Il Prof. Lino vaccari (Crespano del Grappa 1873 – Roma 1951) fin da giovane era attratto dalle Scienze Naturali, in particolare dalla Botanica, ed aveva la possibilità di fare frequenti escursioni sul Monte Grappa. Laureatosi nel 1896 in Scienze Naturali all’Università di Padova, dopo un breve periodo trascorso a S. Pietro al Natisone, ha insegnato al Liceo di Aosta dal 1896 al 1902, abbandonando definitivamente il Veneto. Insegnò quindi a Tivoli, Firenze e Roma ove prese la Libera Docenza in Botanica all’Università di Roma e venne nominato Ispettore Centrale per le Scuole Medie. È dunque stato un uomo di scuola, tuttavia nello stesso tempo è riuscito a svolgere una notevolissima attività di ricerca scientifica nel campo della flora alpina e di protezionista. Infatti, appena arrivato in Val d’Aosta, conobbe l’Abate Pierre Chanoux, con il quale non soltanto divenne amico, ma collaboratore e molto di più. La sua attività nel campo della Botanica si traduce in molti contributi sulla flora di molte località alpine dal Monte Grappa alla Val d’Aosta e fino al Parco Nazionale d’Abruzzo, tra cui il Catalogue raisonné des plantes vasculaires de la Vallée d’Aoste (1904-1911), di cui però ha pubblicato soltanto il primo volume. Ad Aosta aveva collaborato con molto impegno anche con la Société de la Flore Valdôtaine. Durante il periodo valdostano, si è incontrato varie volte al Castello di Sarre con la principessa Maria Josè di Savoia, che accompagnò in una celebre escursione al Monte Cervino (Agostino,1998).

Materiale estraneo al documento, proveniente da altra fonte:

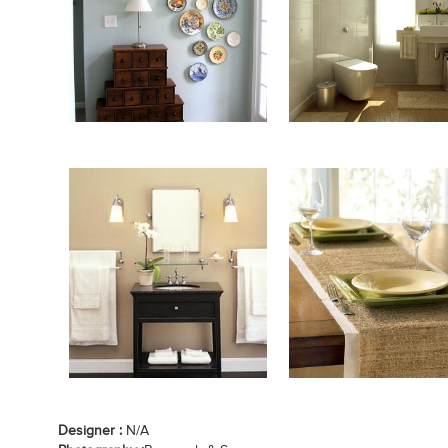
Designer :
N/A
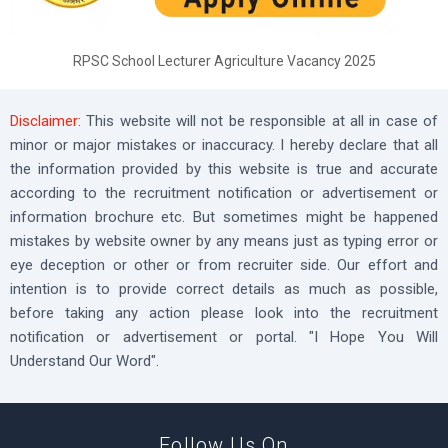
RPSC School Lecturer Agriculture Vacancy 2025
Disclaimer:
This website will not be responsible at all in case of
minor or major mistakes or inaccuracy. I hereby declare that all
the information provided by this website is true and accurate
according to the recruitment notification or advertisement or
information brochure etc. But sometimes might be happened
mistakes by website owner by any means just as typing error or
eye deception or other or from recruiter side. Our effort and
intention is to provide correct details as much as possible,
before taking any action please look into the recruitment
notification or advertisement or portal. "I Hope You Will
Understand Our Word".
Follow Us On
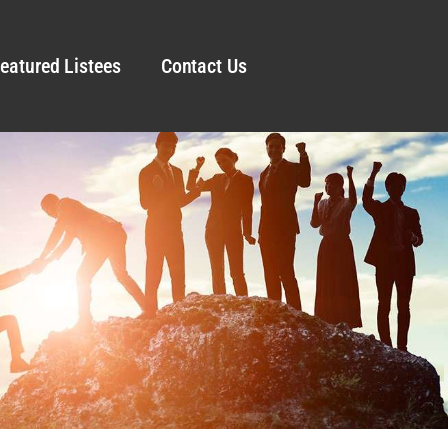
eatured Listees
Contact Us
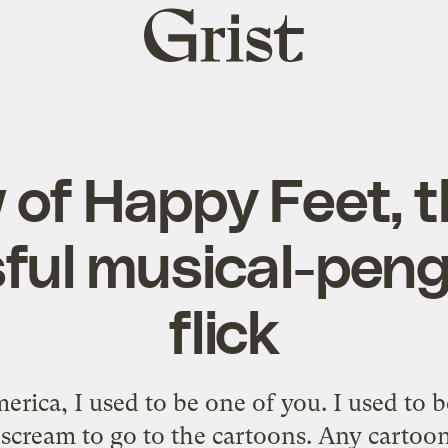
Grist
home
 of Happy Feet, t
ful musical-peng
flick
erica, I used to be one of you. I used to
scream to go to the cartoons. Any carto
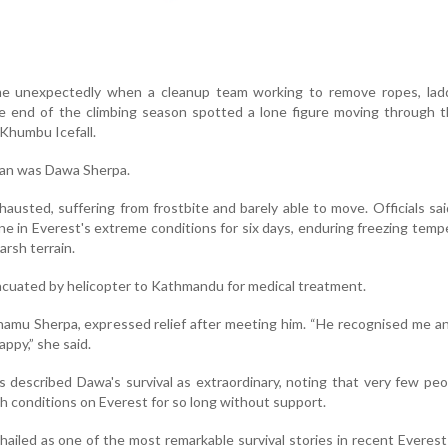
e unexpectedly when a cleanup team working to remove ropes, lad
e end of the climbing season spotted a lone figure moving through 
Khumbu Icefall.
 man was Dawa Sherpa.
austed, suffering from frostbite and barely able to move. Officials sa
ne in Everest's extreme conditions for six days, enduring freezing temp
arsh terrain.
cuated by helicopter to Kathmandu for medical treatment.
amu Sherpa, expressed relief after meeting him. “He recognised me an
ppy,” she said.
ls described Dawa's survival as extraordinary, noting that very few pe
 conditions on Everest for so long without support.
ailed as one of the most remarkable survival stories in recent Everest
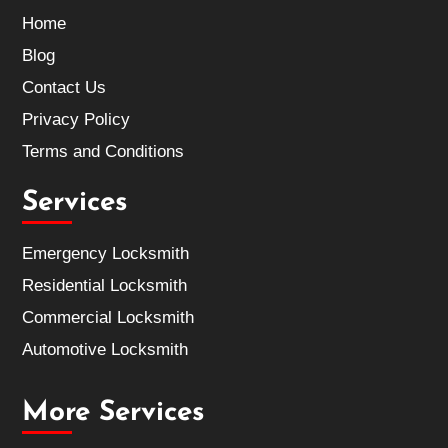
Home
Blog
Contact Us
Privacy Policy
Terms and Conditions
Services
Emergency Locksmith
Residential Locksmith
Commercial Locksmith
Automotive Locksmith
More Services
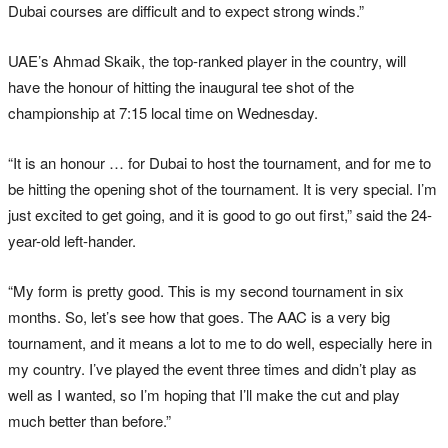
Dubai courses are difficult and to expect strong winds.”
UAE’s Ahmad Skaik, the top-ranked player in the country, will
have the honour of hitting the inaugural tee shot of the
championship at 7:15 local time on Wednesday.
“It is an honour … for Dubai to host the tournament, and for me to
be hitting the opening shot of the tournament. It is very special. I’m
just excited to get going, and it is good to go out first,” said the 24-
year-old left-hander.
“My form is pretty good. This is my second tournament in six
months. So, let’s see how that goes. The AAC is a very big
tournament, and it means a lot to me to do well, especially here in
my country. I’ve played the event three times and didn’t play as
well as I wanted, so I’m hoping that I’ll make the cut and play
much better than before.”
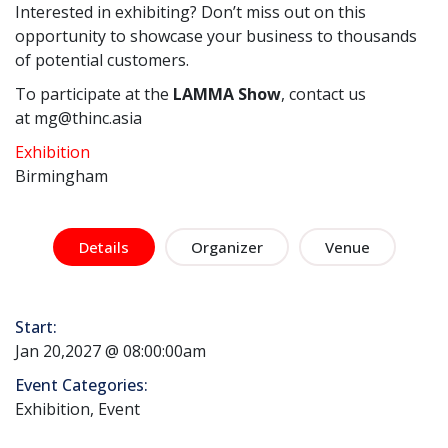
Interested in exhibiting? Don’t miss out on this
opportunity to showcase your business to thousands
of potential customers.
To participate at the
LAMMA Show
, contact us
at mg@thinc.asia
Exhibition
Birmingham
Details
Organizer
Venue
Start:
Jan 20,2027 @ 08:00:00am
Event Categories:
Exhibition, Event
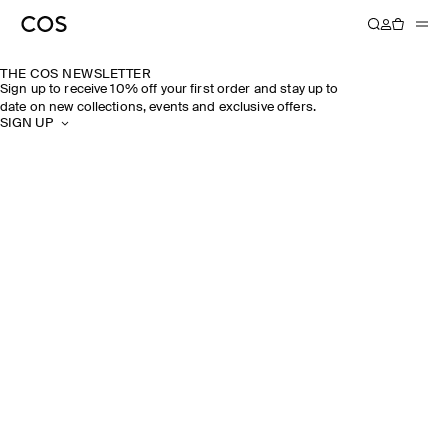
THE COS NEWSLETTER
Sign up to receive 10% off your first order and stay up to
date on new collections, events and exclusive offers.
SIGN UP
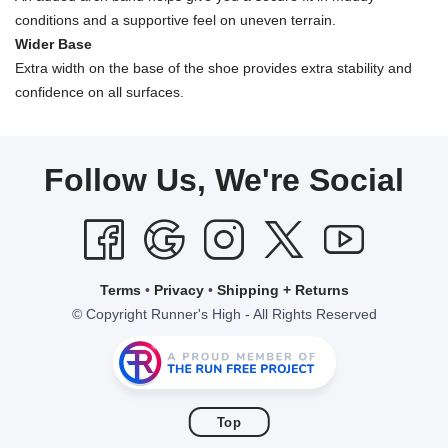
conditions and a supportive feel on uneven terrain.
Wider Base
Extra width on the base of the shoe provides extra stability and
confidence on all surfaces.
Follow Us, We're Social
Terms
•
Privacy
•
Shipping + Returns
© Copyright Runner's High - All Rights Reserved
Top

Si può dire che Lino Vaccari si sia dedicato alla Chanousia fin dall’inizio; infatti nel giorno dell’inaugurazione, nel 1897, pubblicò con Pavarino il catalogo delle piante della Chanousia, che offerse con una bellissima lettera all’Abate Chanoux. Negli anni successivi si può dire che Vaccari ha trascorso tutte le sue estati al Piccolo San Bernardo. Ciò è stato molto favorevole per la Chanousia nei primi anni di esistenza, perché le difficoltà erano molte, soprattutto dal punto di vista finanziario. Dopo la morte di Chanoux, venne nominato Lino Vaccari quale responsabile del giardino; egli si impegnò in due modi: potenziando e migliorando il giardino e facendolo conoscere in Italia e nel mondo. Sono moltissimi gli articoli, i contributi, gli opuscoli che ha dedicato alla Chanousia e all’Abate Chanoux, che distribuiva negli ambienti botanici e culturali. Fra le molte cose che si potrebbero scrivere, ricorderò l’aiuto avuto da Marco De Marchi di Milano, che gli permise di costruire un laboratorio per la ricerca scientifica al Piccolo San Bernardo; i risultati delle ricerche sono raccolti nell’Annuario del Laboratorio della Chanousia, di cui hanno visto la luce 4 volumi. Lino Vaccari, benché proveniente dal Veneto, era riuscito a integrarsi molto bene in Val d’Aosta, come lo testimoniano le parole dello scrittore Jules Brocherel sulla sua nota rivista Augusta Praetoria. Il Prof. Rivera ha scritto che è stato possibile raggiungere i risultati della Chanousia perché Lino Vaccari operò per anni ed anni con spirito di sacrificio, slancio e costanza veramente mirabili, forzando l’attività sua, tutto il suo impegno e le sue capacità per questa magnifica creazione (Rivera, 1951).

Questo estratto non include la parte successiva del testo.